Broken Land réalisé par Stéphanie Barbey & Luc Peter



Dans le désert, à l'ombre de la barrière érigée pour freiner l'immigration clandestine venue du Mexique, des Américains racontent leur quotidien, entre peur, rage et compassion pour des migrants qu'ils ne voient jamais.

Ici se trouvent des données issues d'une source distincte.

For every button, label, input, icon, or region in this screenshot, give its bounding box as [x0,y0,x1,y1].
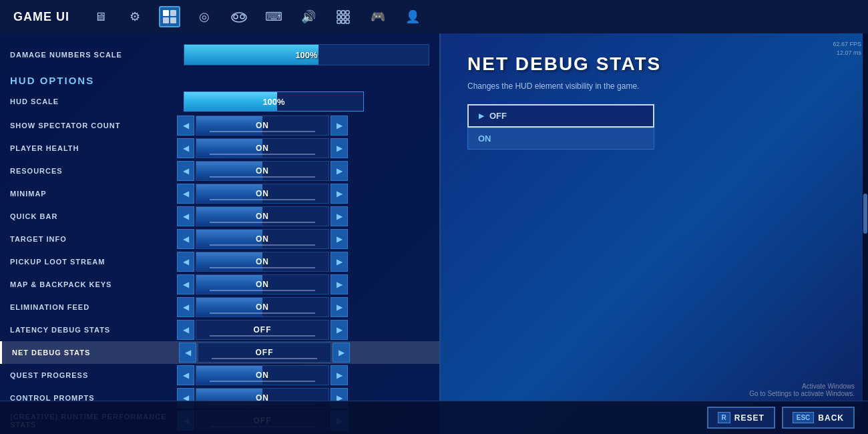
svg-rect-13 [337,20,341,23]
hud-scale-bar[interactable]: 100% [184,91,364,112]
setting-row[interactable]: QUICK BAR ◀ ON ▶ [0,205,439,228]
value-bar-line [210,244,315,246]
arrow-right-btn[interactable]: ▶ [331,252,348,272]
activate-title: Activate Windows [749,383,855,390]
setting-control: ◀ ON ▶ [177,138,348,158]
account-icon[interactable]: 👤 [402,6,423,27]
dropdown-option-on[interactable]: ON [467,128,654,150]
setting-row[interactable]: PLAYER HEALTH ◀ ON ▶ [0,137,439,160]
reset-button[interactable]: R RESET [707,407,775,429]
arrow-right-btn[interactable]: ▶ [331,229,348,249]
reset-key: R [718,412,730,423]
setting-label: MINIMAP [10,190,177,198]
damage-scale-label: DAMAGE NUMBERS SCALE [10,51,177,59]
damage-scale-bar: 100% [184,44,429,65]
value-bar-line [210,267,315,268]
arrow-right-btn[interactable]: ▶ [331,206,348,226]
setting-row[interactable]: MINIMAP ◀ ON ▶ [0,182,439,205]
arrow-left-btn[interactable]: ◀ [177,138,194,158]
arrow-right-btn[interactable]: ▶ [331,161,348,181]
value-text: ON [256,280,269,289]
setting-control: ◀ ON ▶ [177,206,348,226]
damage-scale-track[interactable]: 100% [184,44,429,65]
setting-control: ◀ ON ▶ [177,297,348,317]
back-button[interactable]: Esc BACK [782,407,855,429]
main-content: DAMAGE NUMBERS SCALE 100% HUD OPTIONS HU… [0,33,868,434]
arrow-left-btn[interactable]: ◀ [177,116,194,136]
setting-label: MAP & BACKPACK KEYS [10,280,177,288]
controller2-icon[interactable]: 🎮 [367,6,389,27]
value-text: ON [256,166,269,176]
arrow-right-btn[interactable]: ▶ [331,365,348,385]
monitor-icon[interactable]: 🖥 [89,6,111,27]
value-text: ON [256,234,269,244]
setting-row[interactable]: TARGET INFO ◀ ON ▶ [0,228,439,250]
joystick-icon[interactable]: ◎ [194,6,215,27]
settings-list: SHOW SPECTATOR COUNT ◀ ON ▶ PLAYER HEALT… [0,114,439,432]
setting-label: TARGET INFO [10,235,177,243]
page-title: GAME UI [13,10,69,24]
setting-row[interactable]: ELIMINATION FEED ◀ ON ▶ [0,296,439,318]
setting-row[interactable]: PICKUP LOOT STREAM ◀ ON ▶ [0,250,439,273]
reset-label: RESET [734,413,765,423]
setting-row[interactable]: SHOW SPECTATOR COUNT ◀ ON ▶ [0,114,439,137]
value-bar-line [210,154,315,155]
activate-subtitle: Go to Settings to activate Windows. [749,390,855,397]
svg-rect-3 [170,17,176,23]
detail-title: NET DEBUG STATS [467,53,841,75]
setting-row[interactable]: RESOURCES ◀ ON ▶ [0,160,439,182]
dropdown-on-text: ON [478,134,491,144]
svg-point-6 [240,15,244,19]
arrow-left-btn[interactable]: ◀ [177,206,194,226]
value-bar: ON [196,184,329,204]
nav-icon-group: 🖥 ⚙ ◎ ⌨ 🔊 [89,6,423,27]
value-bar: ON [196,365,329,385]
value-bar-line [212,358,317,359]
value-dropdown: ▶ OFF ON [467,104,654,150]
svg-rect-15 [346,20,349,23]
setting-row[interactable]: NET DEBUG STATS ◀ OFF ▶ [0,341,439,364]
arrow-left-btn[interactable]: ◀ [177,184,194,204]
arrow-right-btn[interactable]: ▶ [333,343,350,363]
arrow-right-btn[interactable]: ▶ [331,320,348,340]
setting-control: ◀ OFF ▶ [179,343,350,363]
arrow-right-btn[interactable]: ▶ [331,116,348,136]
arrow-left-btn[interactable]: ◀ [177,320,194,340]
settings-gear-icon[interactable]: ⚙ [124,6,146,27]
dropdown-selected-option[interactable]: ▶ OFF [467,104,654,128]
setting-label: QUICK BAR [10,212,177,220]
svg-rect-11 [342,15,345,19]
setting-row[interactable]: QUEST PROGRESS ◀ ON ▶ [0,364,439,387]
setting-row[interactable]: MAP & BACKPACK KEYS ◀ ON ▶ [0,273,439,296]
setting-control: ◀ ON ▶ [177,184,348,204]
game-ui-icon[interactable] [159,6,180,27]
audio-icon[interactable]: 🔊 [298,6,319,27]
bottom-bar: Activate Windows Go to Settings to activ… [0,401,868,434]
svg-rect-10 [337,15,341,19]
value-bar: ON [196,161,329,181]
arrow-right-btn[interactable]: ▶ [331,274,348,294]
dropdown-selected-text: OFF [489,111,507,121]
setting-row[interactable]: LATENCY DEBUG STATS ◀ OFF ▶ [0,318,439,341]
gamepad-icon[interactable] [228,6,250,27]
setting-label: PLAYER HEALTH [10,144,177,152]
arrow-left-btn[interactable]: ◀ [177,274,194,294]
svg-point-5 [234,15,238,19]
arrow-left-btn[interactable]: ◀ [179,343,196,363]
arrow-right-btn[interactable]: ▶ [331,184,348,204]
network-icon[interactable] [333,6,354,27]
arrow-right-btn[interactable]: ▶ [331,138,348,158]
arrow-left-btn[interactable]: ◀ [177,252,194,272]
value-text: ON [256,189,269,198]
value-bar: ON [196,229,329,249]
arrow-left-btn[interactable]: ◀ [177,297,194,317]
keyboard-icon[interactable]: ⌨ [263,6,284,27]
arrow-right-btn[interactable]: ▶ [331,297,348,317]
damage-scale-row: DAMAGE NUMBERS SCALE 100% [0,40,439,69]
arrow-left-btn[interactable]: ◀ [177,161,194,181]
arrow-left-btn[interactable]: ◀ [177,365,194,385]
arrow-left-btn[interactable]: ◀ [177,229,194,249]
svg-rect-14 [342,20,345,23]
setting-label: ELIMINATION FEED [10,303,177,311]
value-bar: ON [196,252,329,272]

C'est l'autre mur de la honte : 1 300 kilomètres d'acier pour cinq mètres de hauteur en zone militarisée, qui scindent le désert entre les États-Unis et le Mexique pour bloquer l'immigration clandestine. Une ligne noire, hérissée de tours de contrôle, jalonnée de checkpoints et arpentée par des gardes-frontières, que franchissent encore des trafiquants de drogue et des migrants au péril de leur vie, silhouettes nocturnes et "ombres blanches" détectées par des caméras infrarouges. De ces passages ne restent que des vêtements et des jouets abandonnés, quand des ossements sous le sable - cimetière à ciel ouvert - disent le prix parfois payé.

Tragédie quotidienne
Sans commentaire, le film suit ces traces muettes, à travers le regard d'Américains vivant en Arizona au pied de l'omniprésente barrière. Dans cette communauté éclatée se mêlent vétérans du Viêtnam reconvertis en miliciens, ranchers se plaignant de l'"odeur des Mexicains, différente de celle des MO" (les Moyen-Orientaux). Certains se souviennent du temps d'avant le mur où fermiers des deux côtés de la frontière s'entraidaient. Militants vaillants d'une cause perdue, d'autres déplorent cette guerre sans nom, déposant des bouteilles d'eau dans le désert pour les candidats à l'exil. Le film ausculte les bouleversements à l'oeuvre dans la région, restituant avec force la violence vaine de la "grande muraille" léguée par George W. Bush.